• WHAT IS EXPECTED:
The records below need retyping in full; give them again exactly.

++++ GIVEN ENTRIES

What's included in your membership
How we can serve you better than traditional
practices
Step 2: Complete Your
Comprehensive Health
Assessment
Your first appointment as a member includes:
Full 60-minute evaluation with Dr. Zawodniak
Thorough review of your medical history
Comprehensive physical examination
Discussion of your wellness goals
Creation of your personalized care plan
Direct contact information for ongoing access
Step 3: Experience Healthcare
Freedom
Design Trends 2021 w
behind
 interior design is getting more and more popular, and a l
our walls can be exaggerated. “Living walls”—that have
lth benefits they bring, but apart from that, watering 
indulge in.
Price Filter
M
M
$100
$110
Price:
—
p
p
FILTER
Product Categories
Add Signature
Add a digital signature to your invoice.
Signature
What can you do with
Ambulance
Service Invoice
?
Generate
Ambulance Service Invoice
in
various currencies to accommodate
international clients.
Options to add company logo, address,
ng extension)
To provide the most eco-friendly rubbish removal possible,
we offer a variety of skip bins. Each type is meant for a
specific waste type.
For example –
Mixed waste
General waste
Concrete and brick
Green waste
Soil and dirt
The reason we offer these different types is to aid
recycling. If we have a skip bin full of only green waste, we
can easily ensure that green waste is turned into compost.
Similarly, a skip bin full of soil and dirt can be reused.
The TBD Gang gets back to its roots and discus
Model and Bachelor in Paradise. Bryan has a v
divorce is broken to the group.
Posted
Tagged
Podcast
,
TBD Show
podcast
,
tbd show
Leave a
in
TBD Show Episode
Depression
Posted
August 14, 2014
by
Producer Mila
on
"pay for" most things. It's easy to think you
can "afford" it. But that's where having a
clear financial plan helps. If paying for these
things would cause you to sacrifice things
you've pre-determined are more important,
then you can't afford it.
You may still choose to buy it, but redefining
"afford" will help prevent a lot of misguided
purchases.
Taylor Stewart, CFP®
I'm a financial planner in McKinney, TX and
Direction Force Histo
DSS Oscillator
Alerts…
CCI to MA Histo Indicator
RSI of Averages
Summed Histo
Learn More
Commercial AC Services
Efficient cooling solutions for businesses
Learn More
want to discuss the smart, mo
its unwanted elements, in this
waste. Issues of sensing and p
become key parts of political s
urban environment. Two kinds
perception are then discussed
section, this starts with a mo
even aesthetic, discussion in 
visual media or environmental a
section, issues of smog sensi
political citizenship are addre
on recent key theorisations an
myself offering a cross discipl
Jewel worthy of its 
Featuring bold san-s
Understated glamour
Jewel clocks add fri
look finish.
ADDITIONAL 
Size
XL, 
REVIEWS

++++++++

• RESPONSE TO THIS TASK:
What's included in your membership
How we can serve you better than traditional
practices
Step 2: Complete Your
Comprehensive Health
Assessment
Your first appointment as a member includes:
Full 60-minute evaluation with Dr. Zawodniak
Thorough review of your medical history
Comprehensive physical examination
Discussion of your wellness goals
Creation of your personalized care plan
Direct contact information for ongoing access
Step 3: Experience Healthcare
Freedom
Design Trends 2021 w
behind
 interior design is getting more and more popular, and a l
our walls can be exaggerated. “Living walls”—that have
lth benefits they bring, but apart from that, watering 
indulge in.
Price Filter
M
M
$100
$110
Price:
—
p
p
FILTER
Product Categories
Add Signature
Add a digital signature to your invoice.
Signature
What can you do with
Ambulance
Service Invoice
?
Generate
Ambulance Service Invoice
in
various currencies to accommodate
international clients.
Options to add company logo, address,
ng extension)
To provide the most eco-friendly rubbish removal possible,
we offer a variety of skip bins. Each type is meant for a
specific waste type.
For example –
Mixed waste
General waste
Concrete and brick
Green waste
Soil and dirt
The reason we offer these different types is to aid
recycling. If we have a skip bin full of only green waste, we
can easily ensure that green waste is turned into compost.
Similarly, a skip bin full of soil and dirt can be reused.
The TBD Gang gets back to its roots and discus
Model and Bachelor in Paradise. Bryan has a v
divorce is broken to the group.
Posted
Tagged
Podcast
,
TBD Show
podcast
,
tbd show
Leave a
in
TBD Show Episode
Depression
Posted
August 14, 2014
by
Producer Mila
on
"pay for" most things. It's easy to think you
can "afford" it. But that's where having a
clear financial plan helps. If paying for these
things would cause you to sacrifice things
you've pre-determined are more important,
then you can't afford it.
You may still choose to buy it, but redefining
"afford" will help prevent a lot of misguided
purchases.
Taylor Stewart, CFP®
I'm a financial planner in McKinney, TX and
Direction Force Histo
DSS Oscillator
Alerts…
CCI to MA Histo Indicator
RSI of Averages
Summed Histo
Learn More
Commercial AC Services
Efficient cooling solutions for businesses
Learn More
want to discuss the smart, mo
its unwanted elements, in this
waste. Issues of sensing and p
become key parts of political s
urban environment. Two kinds
perception are then discussed
section, this starts with a mo
even aesthetic, discussion in 
visual media or environmental a
section, issues of smog sensi
political citizenship are addre
on recent key theorisations an
myself offering a cross discipl
Jewel worthy of its 
Featuring bold san-s
Understated glamour
Jewel clocks add fri
look finish.
ADDITIONAL 
Size
XL, 
REVIEWS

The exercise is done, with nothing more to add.